• **PROBLEM DESCRIPTION**: The records below hold pictures; please leave those out and retype the rest exactly.

• **TASK INPUTS**:

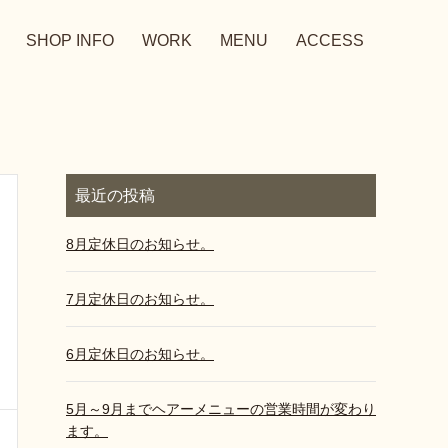
SHOP INFO
WORK
MENU
ACCESS
最近の投稿
8月定休日のお知らせ。
7月定休日のお知らせ。
6月定休日のお知らせ。
5月～9月までヘアーメニューの営業時間が変わり
ます。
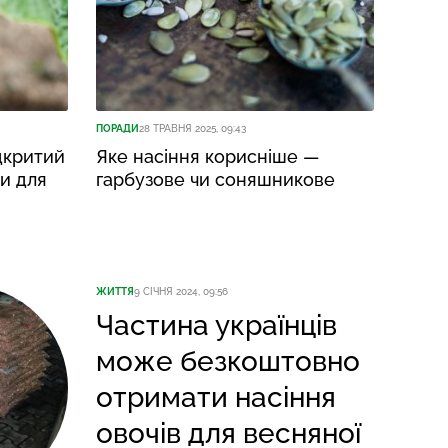
ПОРАДИ
28 ТРАВНЯ 2025, 09:43
ідкритий
Яке насіння корисніше —
и для
гарбузове чи соняшникове
ЖИТТЯ
9 СІЧНЯ 2024, 09:56
Частина українців
може безкоштовно
отримати насіння
овочів для весняної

• **TASK SOLUTION**:
SHOP INFO
WORK
MENU
ACCESS
最近の投稿
8月定休日のお知らせ。
7月定休日のお知らせ。
6月定休日のお知らせ。
5月～9月までヘアーメニューの営業時間が変わり
ます。
ПОРАДИ
28 ТРАВНЯ 2025, 09:43
ідкритий
Яке насіння корисніше —
и для
гарбузове чи соняшникове
ЖИТТЯ
9 СІЧНЯ 2024, 09:56
Частина українців
може безкоштовно
отримати насіння
овочів для весняної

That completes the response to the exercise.